Supporting Unitarian Universalist (UU) Students at United Theological Seminary
There have been Unitarian Universalist students at United Theological Seminary (UTS) in the Minneapolis for over 30 years. Today there are nine courses in a four-year rotation for Unitarian Universalist students at UTS. The relationship between the seminary and UU students and clergy is strong and supportive. The program is supervised and coordinated by Rev. Karen Gustafson and Rev. Kate Tucker.
2009 An Idea Took Root
In 2009, the district applied for financial assistance to support seminary students in even more meaningful ways. They received a grant, funds from which are still being used today (2014). Rev. Dr. Kendyl Gibbons worked closely with District Executive Nancy Heege to deepen the relationship with the seminary and develop the in care program.
Programs Developed And Still Going
Small Congregation Support
- A program was developed to benefit small congregations by providing five or six weekend visits by a seminary student. Students also benefit by engagement with the congregation
- The grant provides $500 to each congregation, which must provide $1,500 of its own money and must apply for a $1,000 district Chalice Lighter grant. The funds pay students for their honoraria, travel, and other expenses.
- Students are selected by ministers in the area and Congregational Life staff. Students who possess ministerial presence and maturity are selected. Home congregations are contacted for reference.
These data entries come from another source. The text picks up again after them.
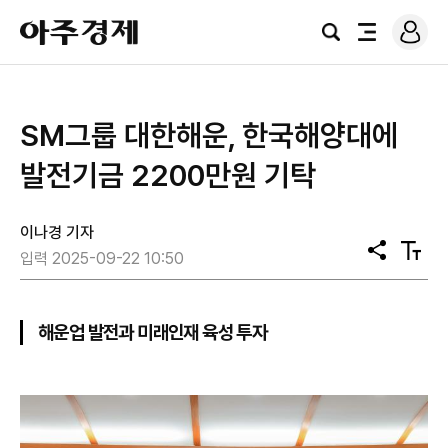
로
아
그
검
전
주
인
색
체
경
메
제
뉴
SM그룹 대한해운, 한국해양대에
발전기금 2200만원 기탁
이나경 기자
공
텍
입력 2025-09-22 10:50
유
스
트
크
기
해운업 발전과 미래인재 육성 투자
Congregations are informed of the student who has been assigned.
Grant funds also provide scholarships for students to attend District and UUA events, particularly General Assemblies.
- Students gather together once per month for lunch. Involvement varies from year to year depending on the number of UU students enrolled and how intentional they are about seeking support they cannot offer each other. Leadership always seems to emerge out of the student group.
- Facebook is used to communicate.
Ministerial Involvement And Support
- This in care program does not have paid staff or a steering committee, although four ministers in the area lead the effort with the support of the District.
- Ministers lead gatherings for students, usually covering a topic relative to ministry, offering opportunities for students and ministers to get to know each other.
- Ministers offer mock interviews for students preparing for the Ministerial Fellowship Committee.
- The electronic portfolio being used in the Mountain Desert District was adapted and is distributed to students to assist them in developing and tracking their progress toward fellowship.